*** Data ***

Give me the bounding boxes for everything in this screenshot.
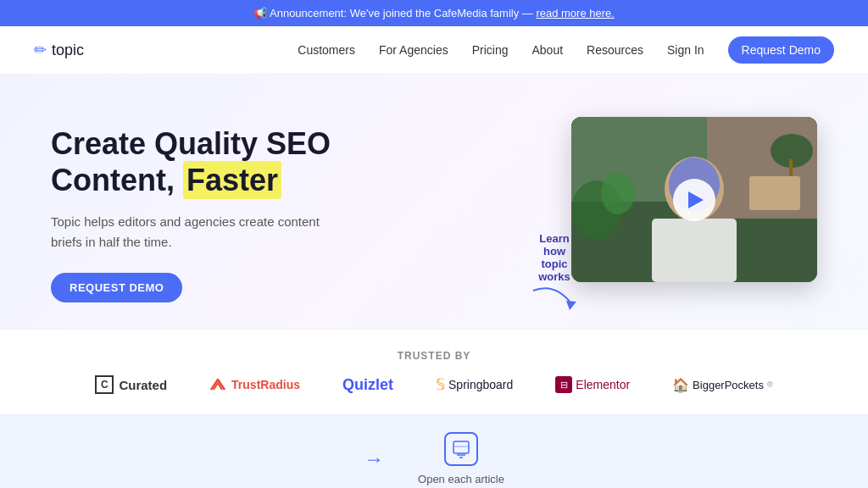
hero-title-highlight: Faster	[183, 161, 281, 199]
learn-how-text: Learn how topic works	[529, 232, 580, 312]
logo-icon: ✏	[34, 41, 47, 59]
logo-springboard: 𝕊 Springboard	[436, 375, 513, 394]
biggerpockets-sup: ®	[767, 380, 773, 389]
hero-cta-button[interactable]: REQUEST DEMO	[51, 273, 182, 302]
svg-point-9	[601, 172, 635, 214]
hero-title-part1: Create Quality SEO	[51, 126, 331, 161]
biggerpockets-icon: 🏠	[672, 377, 689, 393]
curated-name: Curated	[119, 378, 167, 392]
hero-title-part2: Content,	[51, 163, 175, 197]
navbar: ✏ topic Customers For Agencies Pricing A…	[0, 26, 868, 75]
springboard-name: Springboard	[448, 378, 513, 391]
elementor-icon: ⊟	[555, 376, 572, 393]
curated-icon: C	[95, 375, 114, 394]
nav-for-agencies[interactable]: For Agencies	[379, 43, 448, 57]
feature-label: Open each article	[418, 473, 504, 485]
nav-resources[interactable]: Resources	[587, 43, 643, 57]
logo-biggerpockets: 🏠 BiggerPockets ®	[672, 377, 772, 393]
hero-title: Create Quality SEO Content, Faster	[51, 125, 348, 198]
nav-pricing[interactable]: Pricing	[472, 43, 509, 57]
video-thumbnail[interactable]	[571, 117, 817, 282]
logo: ✏ topic	[34, 41, 84, 59]
trusted-logos: C Curated TrustRadius Quizlet 𝕊 Springbo…	[51, 375, 817, 394]
logo-text: topic	[52, 42, 84, 59]
hero-left: Create Quality SEO Content, Faster Topic…	[51, 117, 348, 302]
svg-rect-7	[652, 219, 737, 282]
play-button[interactable]	[673, 179, 715, 221]
request-demo-button[interactable]: Request Demo	[728, 36, 834, 64]
biggerpockets-name: BiggerPockets	[693, 379, 764, 391]
sign-in-link[interactable]: Sign In	[667, 43, 704, 57]
nav-links: Customers For Agencies Pricing About Res…	[298, 36, 834, 64]
article-icon	[451, 439, 471, 459]
logo-trustradius: TrustRadius	[209, 378, 300, 391]
hero-section: Create Quality SEO Content, Faster Topic…	[0, 75, 868, 329]
trusted-section: TRUSTED BY C Curated TrustRadius Quizlet…	[0, 329, 868, 414]
trustradius-name: TrustRadius	[231, 378, 300, 391]
announcement-icon: 📢	[253, 7, 267, 19]
announcement-text: Announcement: We've joined the CafeMedia…	[270, 7, 536, 19]
trusted-label: TRUSTED BY	[51, 350, 817, 362]
logo-elementor: ⊟ Elementor	[555, 376, 630, 393]
feature-icon	[444, 432, 478, 466]
bottom-arrow-icon: →	[364, 447, 384, 471]
hero-description: Topic helps editors and agencies create …	[51, 212, 348, 252]
svg-marker-11	[566, 301, 576, 310]
logo-curated: C Curated	[95, 375, 167, 394]
bottom-feature: Open each article	[418, 432, 504, 485]
play-icon	[688, 191, 704, 208]
quizlet-name: Quizlet	[342, 376, 393, 393]
announcement-bar: 📢 Announcement: We've joined the CafeMed…	[0, 0, 868, 26]
hero-right: Learn how topic works	[571, 117, 817, 282]
svg-rect-10	[749, 176, 800, 210]
elementor-name: Elementor	[576, 378, 630, 391]
learn-how-arrow	[529, 286, 580, 312]
springboard-icon: 𝕊	[436, 375, 445, 394]
svg-rect-13	[453, 446, 469, 447]
logo-quizlet: Quizlet	[342, 376, 393, 394]
trustradius-icon	[209, 378, 226, 391]
bottom-section: → Open each article	[0, 414, 868, 488]
announcement-link[interactable]: read more here.	[536, 7, 615, 19]
video-label-text: Learn how topic works	[538, 232, 570, 283]
nav-customers[interactable]: Customers	[298, 43, 355, 57]
nav-about[interactable]: About	[532, 43, 564, 57]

*** End of Data ***

* [How to complete this task]: Only an exact copy of the records counts as an answer. Leave out the images.

* [Expected answer]:
Give me the bounding boxes for everything in this screenshot.
hero-title-highlight: Faster	[183, 161, 281, 199]
learn-how-text: Learn how topic works	[529, 232, 580, 312]
logo-icon: ✏	[34, 41, 47, 59]
logo-springboard: 𝕊 Springboard	[436, 375, 513, 394]
biggerpockets-sup: ®	[767, 380, 773, 389]
hero-cta-button[interactable]: REQUEST DEMO	[51, 273, 182, 302]
svg-point-9	[601, 172, 635, 214]
hero-title-part1: Create Quality SEO	[51, 126, 331, 161]
biggerpockets-icon: 🏠	[672, 377, 689, 393]
curated-name: Curated	[119, 378, 167, 392]
hero-title-part2: Content,	[51, 163, 175, 197]
navbar: ✏ topic Customers For Agencies Pricing A…	[0, 26, 868, 75]
springboard-name: Springboard	[448, 378, 513, 391]
elementor-icon: ⊟	[555, 376, 572, 393]
curated-icon: C	[95, 375, 114, 394]
nav-for-agencies[interactable]: For Agencies	[379, 43, 448, 57]
feature-label: Open each article	[418, 473, 504, 485]
nav-resources[interactable]: Resources	[587, 43, 643, 57]
logo-biggerpockets: 🏠 BiggerPockets ®	[672, 377, 772, 393]
hero-title: Create Quality SEO Content, Faster	[51, 125, 348, 198]
nav-pricing[interactable]: Pricing	[472, 43, 509, 57]
video-thumbnail[interactable]	[571, 117, 817, 282]
logo: ✏ topic	[34, 41, 84, 59]
trusted-logos: C Curated TrustRadius Quizlet 𝕊 Springbo…	[51, 375, 817, 394]
logo-text: topic	[52, 42, 84, 59]
hero-left: Create Quality SEO Content, Faster Topic…	[51, 117, 348, 302]
svg-rect-7	[652, 219, 737, 282]
play-button[interactable]	[673, 179, 715, 221]
request-demo-button[interactable]: Request Demo	[728, 36, 834, 64]
biggerpockets-name: BiggerPockets	[693, 379, 764, 391]
sign-in-link[interactable]: Sign In	[667, 43, 704, 57]
nav-links: Customers For Agencies Pricing About Res…	[298, 36, 834, 64]
article-icon	[451, 439, 471, 459]
logo-trustradius: TrustRadius	[209, 378, 300, 391]
hero-section: Create Quality SEO Content, Faster Topic…	[0, 75, 868, 329]
trusted-section: TRUSTED BY C Curated TrustRadius Quizlet…	[0, 329, 868, 414]
trustradius-name: TrustRadius	[231, 378, 300, 391]
announcement-icon: 📢	[253, 7, 267, 19]
announcement-text: Announcement: We've joined the CafeMedia…	[270, 7, 536, 19]
trusted-label: TRUSTED BY	[51, 350, 817, 362]
logo-elementor: ⊟ Elementor	[555, 376, 630, 393]
feature-icon	[444, 432, 478, 466]
bottom-arrow-icon: →	[364, 447, 384, 471]
hero-description: Topic helps editors and agencies create …	[51, 212, 348, 252]
svg-marker-11	[566, 301, 576, 310]
logo-curated: C Curated	[95, 375, 167, 394]
bottom-feature: Open each article	[418, 432, 504, 485]
play-icon	[688, 191, 704, 208]
quizlet-name: Quizlet	[342, 376, 393, 393]
announcement-bar: 📢 Announcement: We've joined the CafeMed…	[0, 0, 868, 26]
hero-right: Learn how topic works	[571, 117, 817, 282]
svg-rect-10	[749, 176, 800, 210]
elementor-name: Elementor	[576, 378, 630, 391]
learn-how-arrow	[529, 286, 580, 312]
springboard-icon: 𝕊	[436, 375, 445, 394]
svg-rect-13	[453, 446, 469, 447]
logo-quizlet: Quizlet	[342, 376, 393, 394]
trustradius-icon	[209, 378, 226, 391]
bottom-section: → Open each article	[0, 414, 868, 488]
announcement-link[interactable]: read more here.	[536, 7, 615, 19]
video-label-text: Learn how topic works	[538, 232, 570, 283]
nav-customers[interactable]: Customers	[298, 43, 355, 57]
nav-about[interactable]: About	[532, 43, 564, 57]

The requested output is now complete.